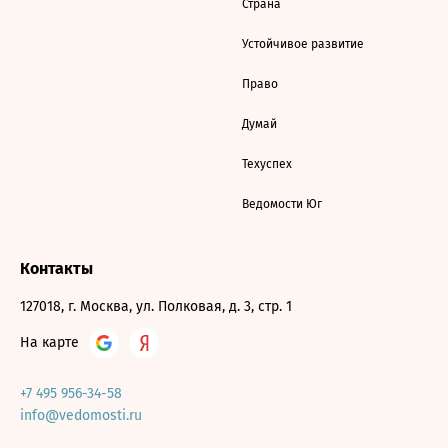
Страна
Устойчивое развитие
Право
Думай
Техуспех
Ведомости Юг
Контакты
127018, г. Москва, ул. Полковая, д. 3, стр. 1
На карте
+7 495 956-34-58
info@vedomosti.ru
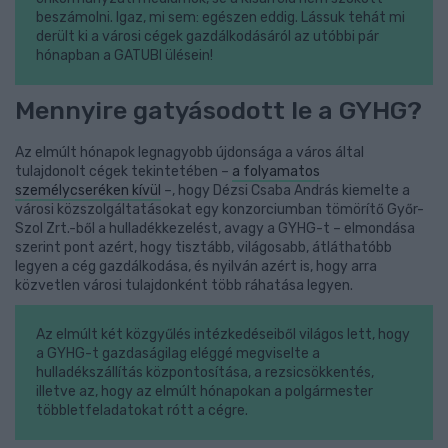
beszámolni. Igaz, mi sem: egészen eddig. Lássuk tehát mi
derült ki a városi cégek gazdálkodásáról az utóbbi pár
hónapban a GATUBI ülésein!
Mennyire gatyásodott le a GYHG?
Az elmúlt hónapok legnagyobb újdonsága a város által
tulajdonolt cégek tekintetében –
a folyamatos
személycseréken kívül
–, hogy Dézsi Csaba András kiemelte a
városi közszolgáltatásokat egy konzorciumban tömörítő Győr-
Szol Zrt.-ből a hulladékkezelést, avagy a GYHG-t – elmondása
szerint pont azért, hogy tisztább, világosabb, átláthatóbb
legyen a cég gazdálkodása, és nyilván azért is, hogy arra
közvetlen városi tulajdonként több ráhatása legyen.
Az elmúlt két közgyűlés intézkedéseiből világos lett, hogy
a GYHG-t gazdaságilag eléggé megviselte a
hulladékszállítás központosítása, a rezsicsökkentés,
illetve az, hogy az elmúlt hónapokan a polgármester
többletfeladatokat rótt a cégre.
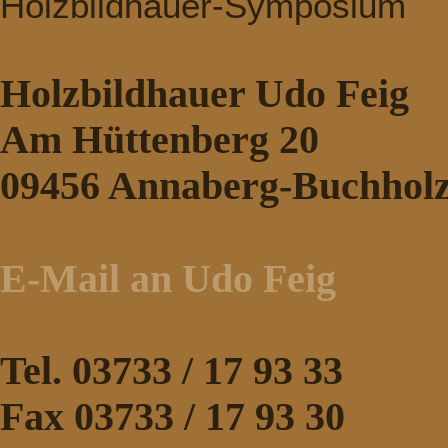
Holzbildhauer-Symposium
Holzbildhauer Udo Feig
Am Hüttenberg 20
09456 Annaberg-Buchhol
E-Mail an Udo Feig
Tel. 03733 / 17 93 33
Fax 03733 / 17 93 30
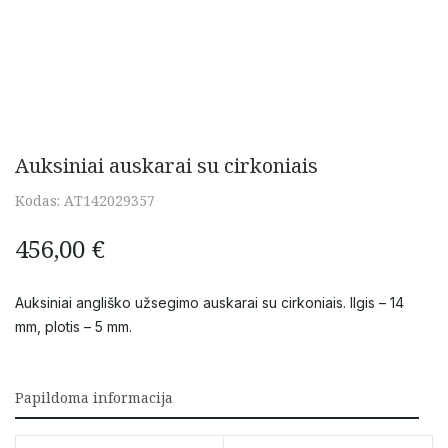
Auksiniai auskarai su cirkoniais
Kodas:
AТ142029357
456,00
€
Auksiniai angliško užsegimo auskarai su cirkoniais. Ilgis – 14
mm, plotis – 5 mm.
Papildoma informacija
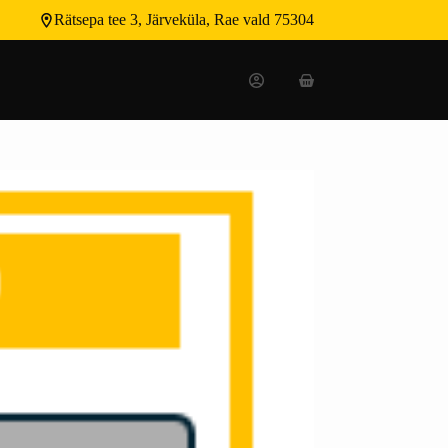
Rätsepa tee 3, Järveküla, Rae vald 75304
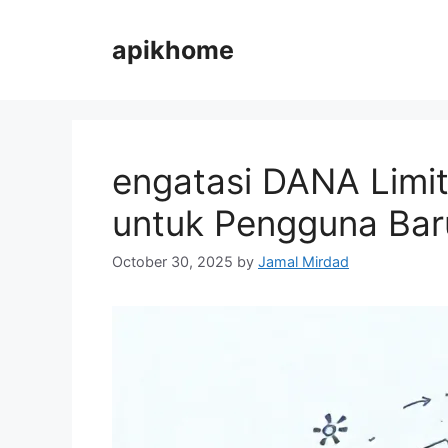
Skip
to
apikhome
content
engatasi DANA Limi
untuk Pengguna Bar
October 30, 2025
by
Jamal Mirdad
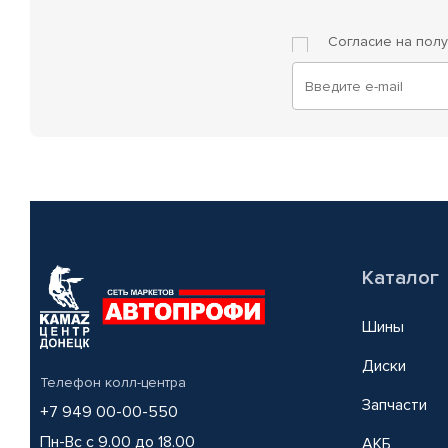
Согласие на пол
Каталог
Шины
Диски
Телефон колл-центра
Запчасти
+7 949 00-00-550
Пн-Вс с 9.00 до 18.00
АКБ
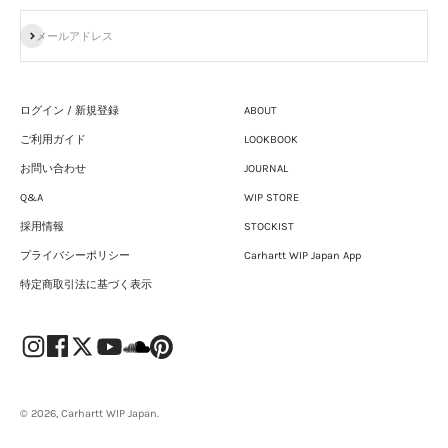
登録
メールアドレス
ログイン / 新規登録
ABOUT
ご利用ガイド
LOOKBOOK
お問い合わせ
JOURNAL
Q&A
WIP STORE
採用情報
STOCKIST
プライバシーポリシー
Carhartt WIP Japan App
特定商取引法に基づく表示
© 2026, Carhartt WIP Japan.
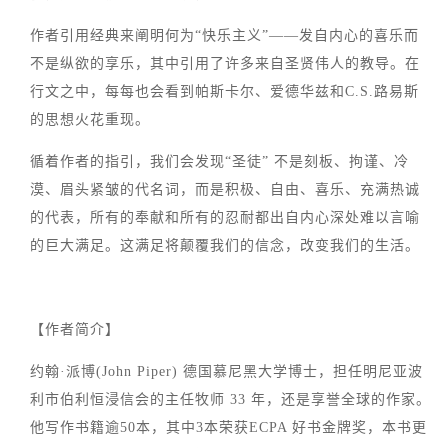
作者引用经典来阐明何为“快乐主义”——发自内心的喜乐而
不是纵欲的享乐，其中引用了许多来自圣贤伟人的教导。在
行文之中，每每也会看到帕斯卡尔、爱德华兹和C.S.路易斯
的思想火花重现。
循着作者的指引，我们会发现“圣徒” 不是刻板、拘谨、冷
漠、眉头紧皱的代名词，而是积极、自由、喜乐、充满热诚
的代表，所有的奉献和所有的忍耐都出自内心深处难以言喻
的巨大满足。这满足将颠覆我们的信念，改变我们的生活。
【作者简介】
约翰·派博(John Piper) 德国慕尼黑大学博士，担任明尼亚波
利市伯利恒浸信会的主任牧师 33 年，还是享誉全球的作家。
他写作书籍逾50本，其中3本荣获ECPA 好书金牌奖，本书更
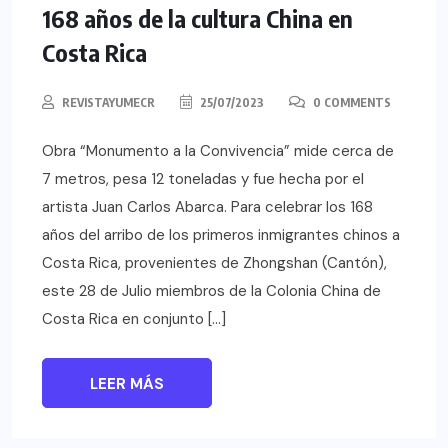
168 años de la cultura China en
Costa Rica
REVISTAYUMECR
25/07/2023
0 COMMENTS
Obra “Monumento a la Convivencia” mide cerca de
7 metros, pesa 12 toneladas y fue hecha por el
artista Juan Carlos Abarca. Para celebrar los 168
años del arribo de los primeros inmigrantes chinos a
Costa Rica, provenientes de Zhongshan (Cantón),
este 28 de Julio miembros de la Colonia China de
Costa Rica en conjunto […]
LEER MÁS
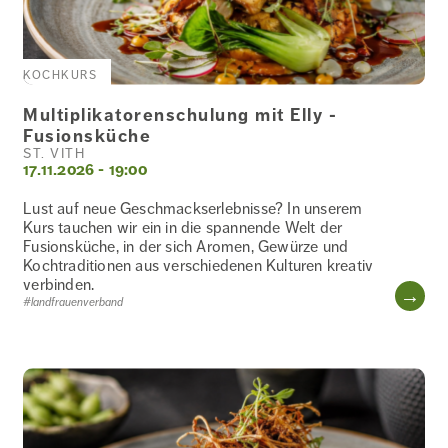
KOCHKURS
Multiplikatorenschulung mit Elly -
Fusionsküche
ST. VITH
17.11.2026 - 19:00
Lust auf neue Geschmackserlebnisse? In unserem
Kurs tauchen wir ein in die spannende Welt der
Fusionsküche, in der sich Aromen, Gewürze und
Kochtraditionen aus verschiedenen Kulturen kreativ
verbinden.
WE
#landfrauenverband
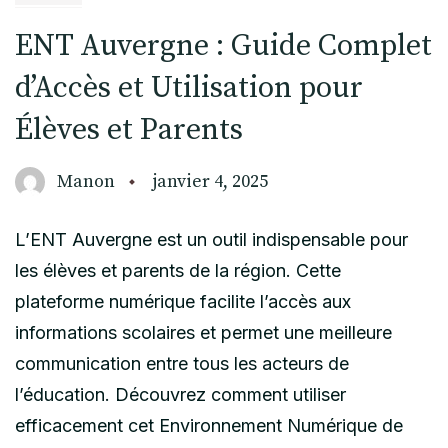
ENT Auvergne : Guide Complet
d’Accès et Utilisation pour
Élèves et Parents
Manon
janvier 4, 2025
L’ENT Auvergne est un outil indispensable pour
les élèves et parents de la région. Cette
plateforme numérique facilite l’accès aux
informations scolaires et permet une meilleure
communication entre tous les acteurs de
l’éducation. Découvrez comment utiliser
efficacement cet Environnement Numérique de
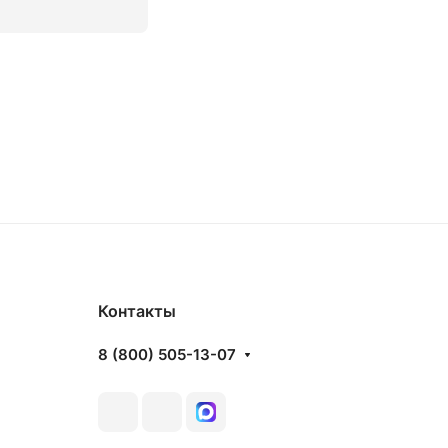
В корзину
Контакты
8 (800) 505-13-07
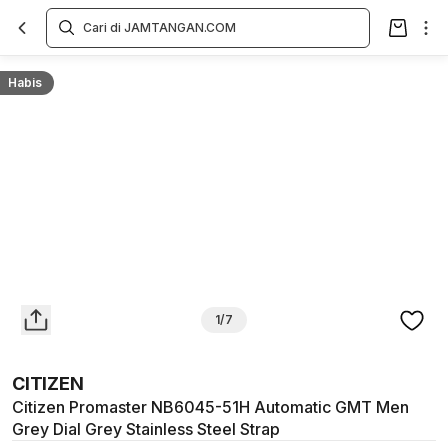
Overview
Spesifikasi
Deskripsi
Toko Offline
Review
Lainnya
Habis
1/7
CITIZEN
Citizen Promaster NB6045-51H Automatic GMT Men
Grey Dial Grey Stainless Steel Strap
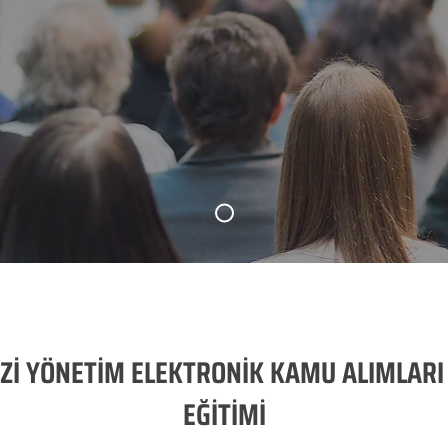
İ YÖNETİM ELEKTRONİK KAMU ALIMLARI
EĞİTİMİ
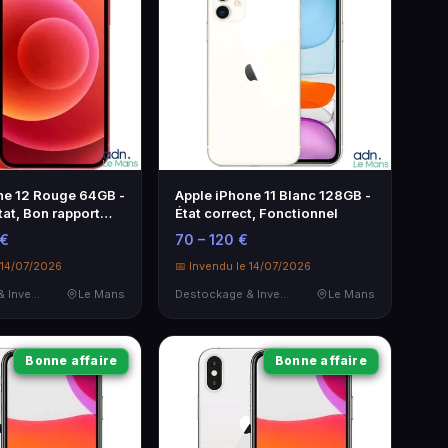
ne 12 Rouge 64GB -
Apple iPhone 11 Blanc 128GB -
tat, Bon rapport
État correct, Fonctionnel
x
 €
70 – 120 €
 14/07/2026
📅 Invendu le 14/07/2026
Destockage & Invendus
Le Mans
Destockage & Invendus
Le Mans
Bonne affaire
Bonne affaire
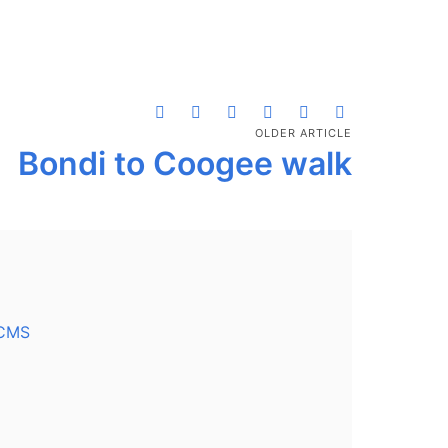
OLDER ARTICLE
Bondi to Coogee walk
 CMS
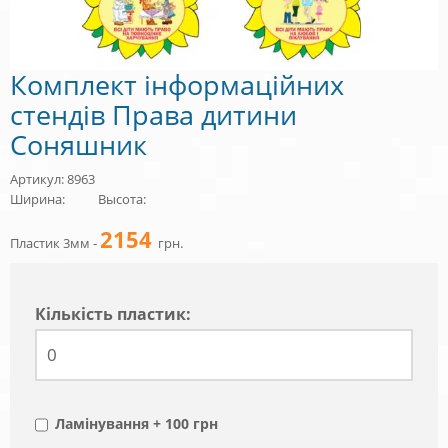
Комплект інформаційних
стендів Права дитини
Соняшник
Артикул: 8963
Ширина:
Высота:
2154
Пластик 3мм -
грн.
Кiлькiсть пластик:
Ламінування + 100 грн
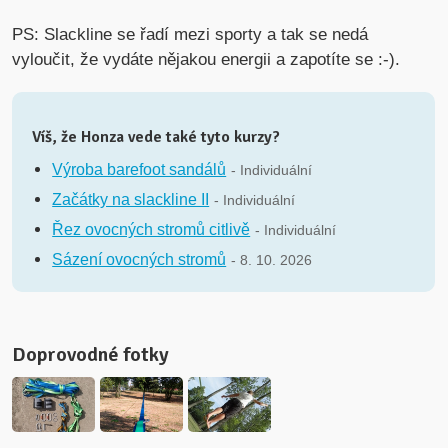
PS: Slackline se řadí mezi sporty a tak se nedá
vyloučit, že vydáte nějakou energii a zapotíte se :-).
Víš, že Honza vede také tyto kurzy?
Výroba barefoot sandálů
- Individuální
Začátky na slackline II
- Individuální
Řez ovocných stromů citlivě
- Individuální
Sázení ovocných stromů
- 8. 10. 2026
Doprovodné fotky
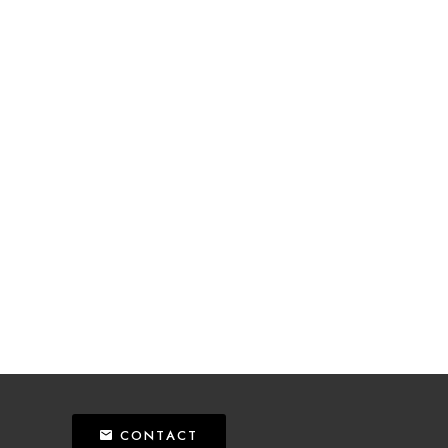
CONTACT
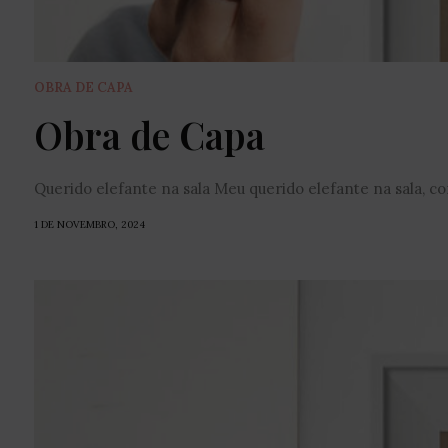
OBRA DE CAPA
Obra de Capa
Querido elefante na sala Meu querido elefante na sala, co
1 DE NOVEMBRO, 2024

-=-=-

Required work
Once the line containing "Spesifikasi" is found, write it out exactly along with every line after it through the end of the listing, excluding pictures.

Answer below
Spesifikasi
Deskripsi
Toko Offline
Review
Lainnya
Habis
1/7
CITIZEN
Citizen Promaster NB6045-51H Automatic GMT Men
Grey Dial Grey Stainless Steel Strap
İ YÖNETİM ELEKTRONİK KAMU ALIMLARI
EĞİTİMİ
ne 12 Rouge 64GB -
Apple iPhone 11 Blanc 128GB -
tat, Bon rapport
État correct, Fonctionnel
x
 €
70 – 120 €
 14/07/2026
📅 Invendu le 14/07/2026
Destockage & Invendus
Le Mans
Destockage & Invendus
Le Mans
Bonne affaire
Bonne affaire
OLDER ARTICLE
Bondi to Coogee walk
 CMS
Комплект інформаційних
стендів Права дитини
Соняшник
Артикул: 8963
Ширина:
Высота:
2154
Пластик 3мм -
грн.
Кiлькiсть пластик:
Ламінування + 100 грн
PS: Slackline se řadí mezi sporty a tak se nedá
vyloučit, že vydáte nějakou energii a zapotíte se :-).
Víš, že Honza vede také tyto kurzy?
Výroba barefoot sandálů
- Individuální
Začátky na slackline II
- Individuální
Řez ovocných stromů citlivě
- Individuální
Sázení ovocných stromů
- 8. 10. 2026
Doprovodné fotky
CONTACT
OBRA DE CAPA
Obra de Capa
Querido elefante na sala Meu querido elefante na sala, co
1 DE NOVEMBRO, 2024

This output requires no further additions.